** Opening DATA FOR THIS TASK block **

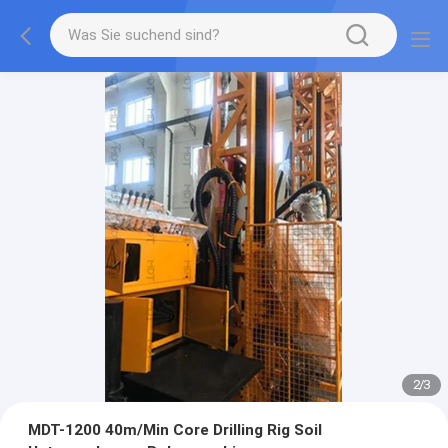
2
/
3
MDT-1200 40m/Min Core Drilling Rig Soil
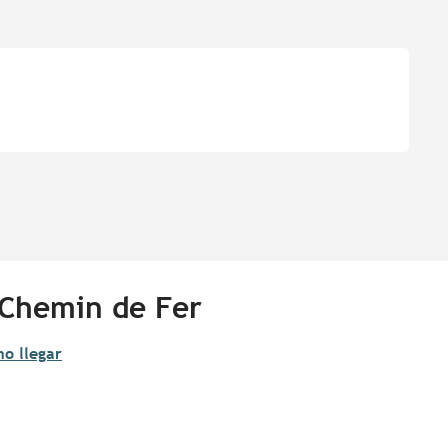
 Chemin de Fer
o llegar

** Closing DATA FOR THIS TASK block **

### WHAT TO DO:
Please retype the listing in full, exactly as given, and skip every image.

### WRITTEN SOLUTION:
2
/
3
MDT-1200 40m/Min Core Drilling Rig Soil
 Chemin de Fer
o llegar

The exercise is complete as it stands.